I love certain kinds of surrealist writing. And I (obviously) love science fiction. But there is an area where they should never meet. If you're writing what is obviously intended to be swallowed as a "hard science" science fiction novel, damnit, you better fucking have it all make sense at the end!

Don't get me wrong. This novel was written well. It's internally consistent. I'm not going to be looking for holes in the logic any time soon. What bugs me is that, at the end of the novel, we still don't know who dun it. In fact, we're scratching our heads as to who are the "who" candidates.

The first half, and yes, admittedly, toward the end, the narrative was compelling as hell. I kept turning the pages--completely unsuspecting--and after the climax, I raised my eyebrows... a timeline. A mother-fucking time line right there at the end of the book. I kept reading, waiting for a punch line. It never dropped, the other shoe is still out there floating in space.

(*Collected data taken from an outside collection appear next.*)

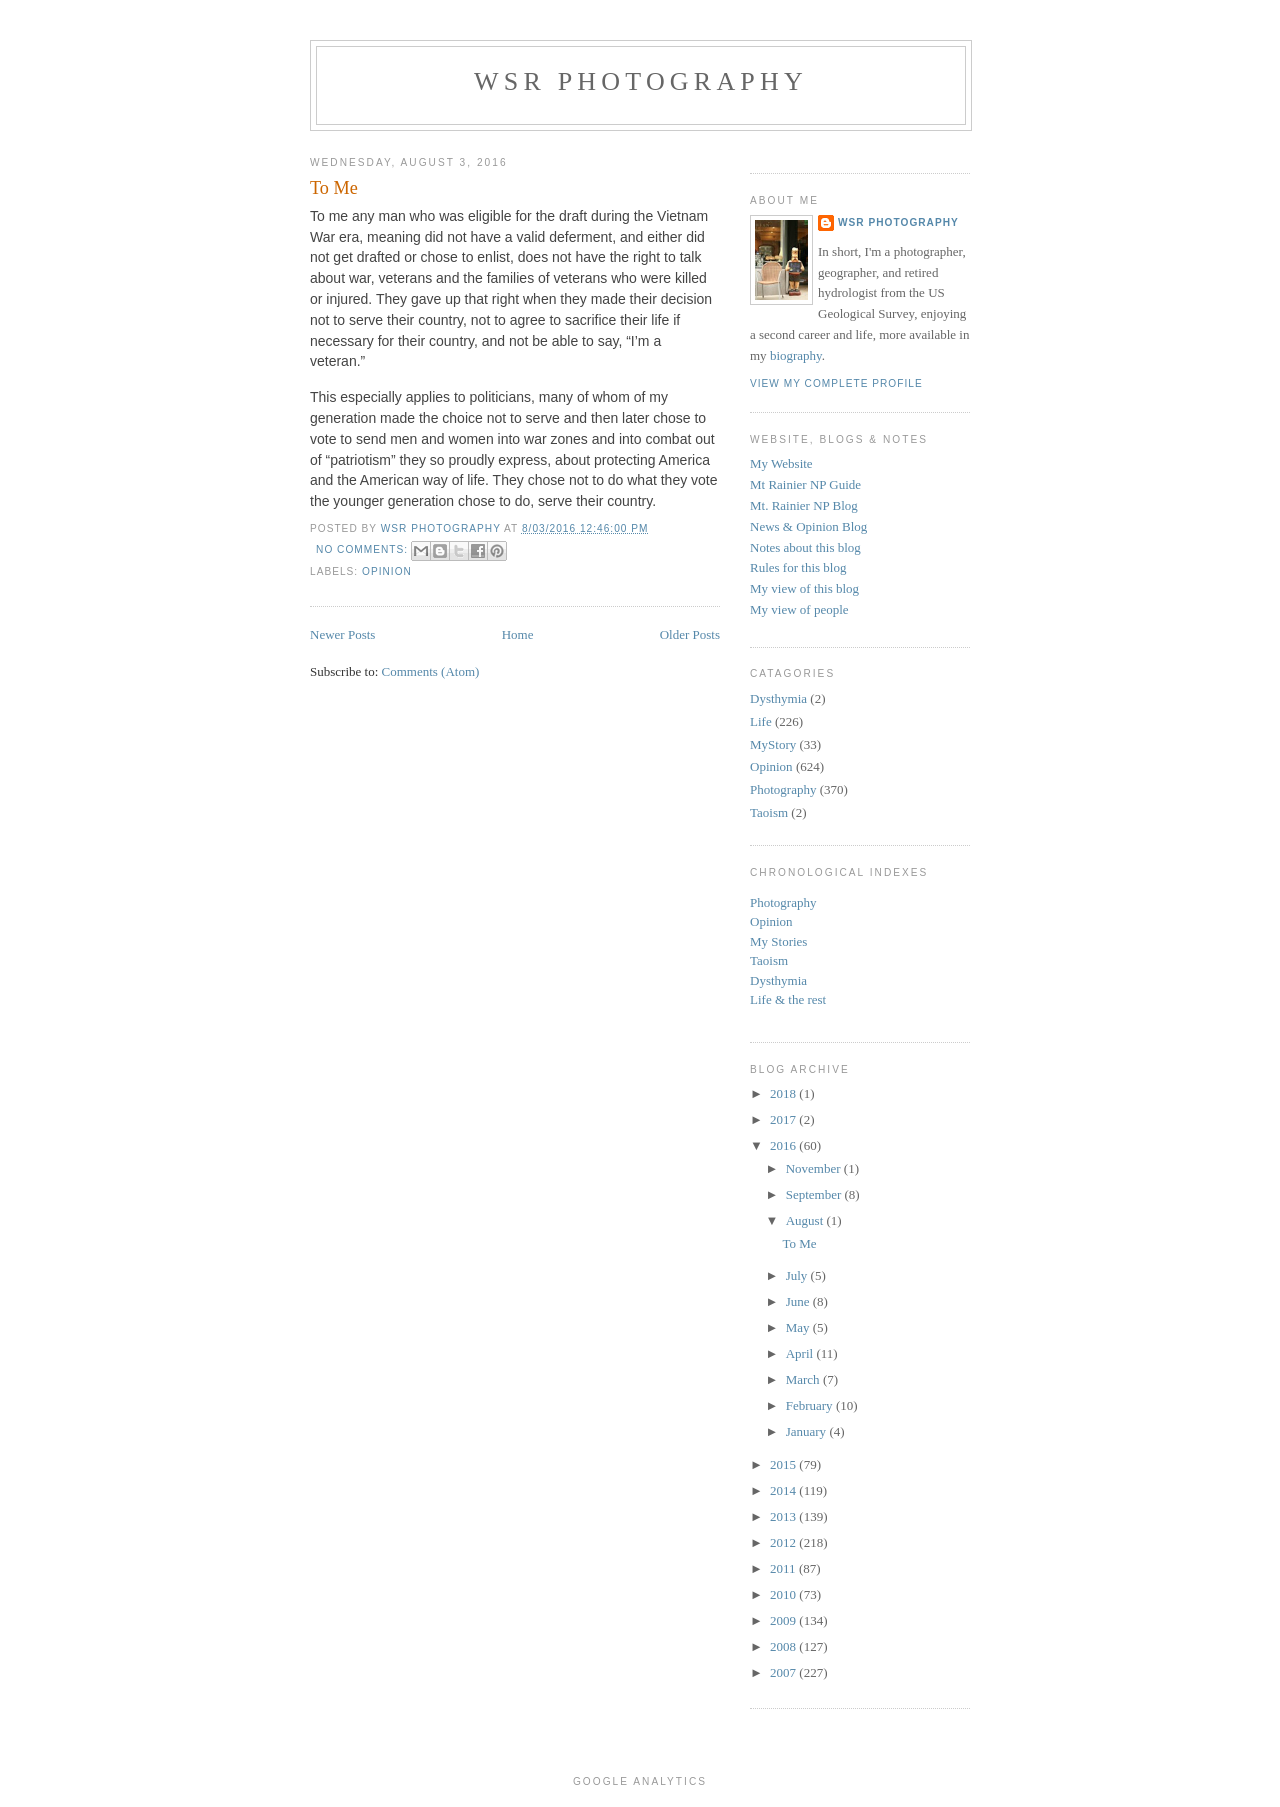 The image size is (1280, 1807). Describe the element at coordinates (815, 1194) in the screenshot. I see `September` at that location.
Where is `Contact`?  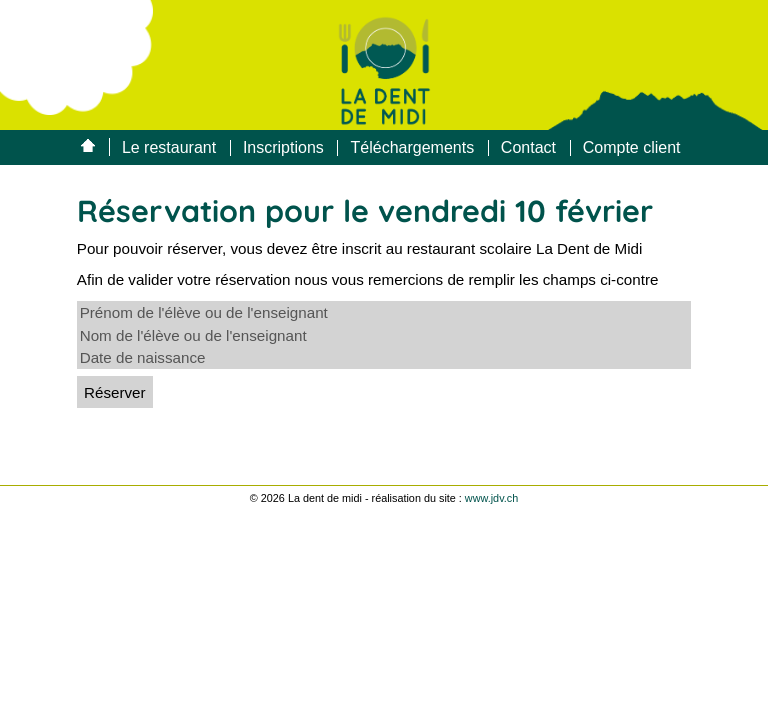 Contact is located at coordinates (528, 147).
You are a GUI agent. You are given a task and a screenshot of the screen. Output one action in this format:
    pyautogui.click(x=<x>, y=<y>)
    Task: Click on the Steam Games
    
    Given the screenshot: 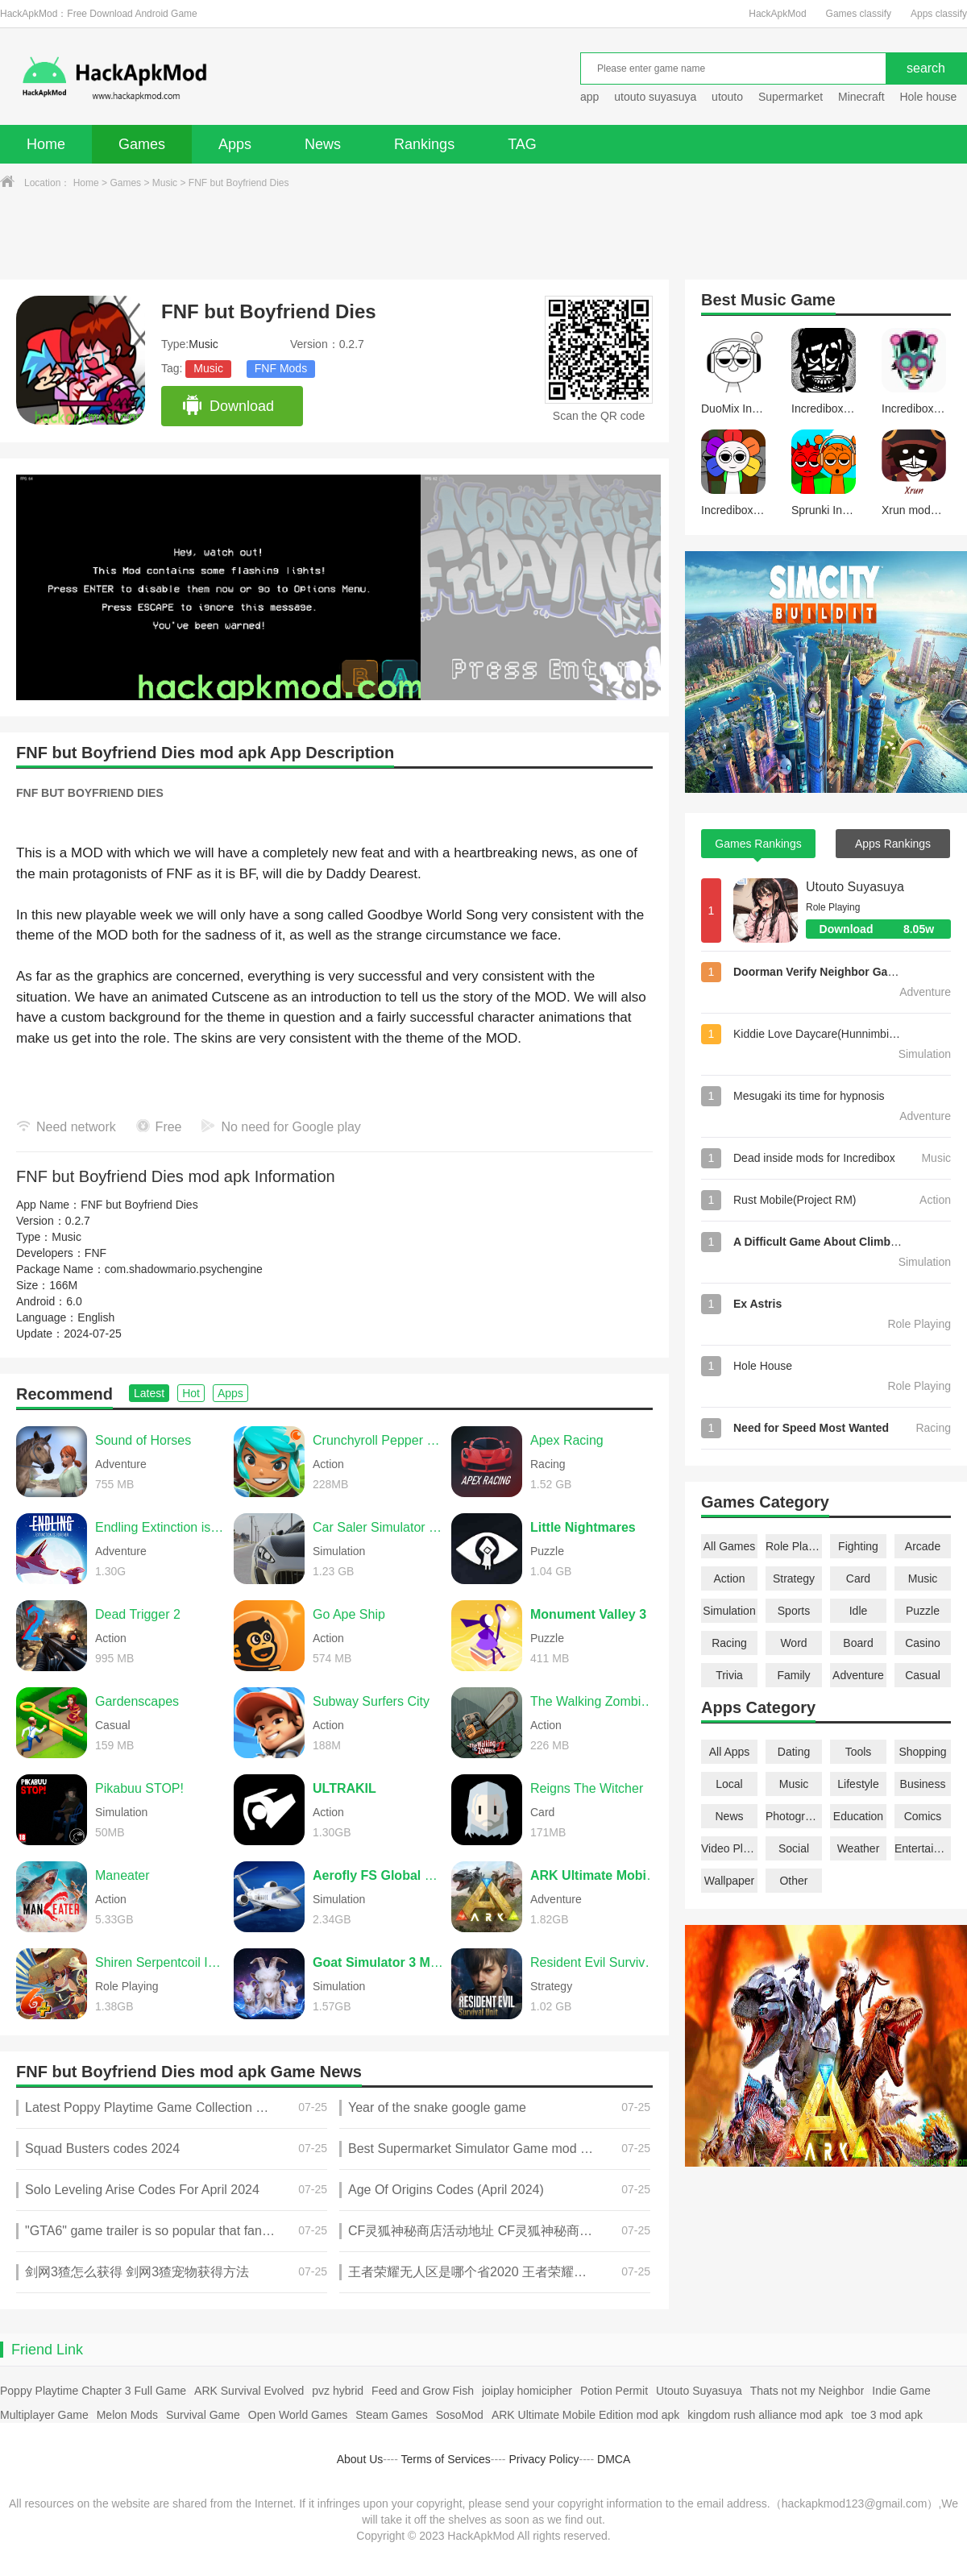 What is the action you would take?
    pyautogui.click(x=391, y=2414)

One of two things is at fault here: pretentious writing, or lazy writing. Greg Bear could have really nailed it with this novel if you ask me, but he fucked it up good.

Tuesday, April 23, 2002

I've decided I don't use enough fucking descriptive terms in my god-damned blog.

I guess there's nothing for it but to celebrate the robots, robots who are "idealized post-modern savages".

=====
Ode to Fighting Robots

silver-fist, babelfish
low-to-the-ground--vaccumed to the wall--
full of flame-throwers and bandsaws...

spin like flin, an angry din
axes and sharp sticks.
Robots making robot toothpicks.

Majesty of microcircuitry.
Radio-controlled Andy Warhol waltzing on tripwire
white iron and ornery LED conspire

Still life in electro-strife--
an onlooker's geek rush and tussle
breed of new athlete's mind-muscle

dissatisfaction, stirs within
our saucer-shaped metal-killing-coaster.
If circuitry got sympathy, it would have been a toaster.
=====

God it's horrible. I'm like some kind of abomination.

Monday, April 22, 2002

Mondays are a bitch. Especially mondays that follow fairly satisfying vacations where you visit your girlfriend's sister, and find out how much cheaper housing is in the middle of nowhere, and finish your book, and start another really excelent book by Greg Bear, and watch that new cohen brothers movie, and go see a nice museum, and dance on the heads of needles wearing winged sandals and halos and togas all the while singing about lolipops and choochoo trains...

Yeah, so I guess that last didn't happen. But mondays are still a bitch.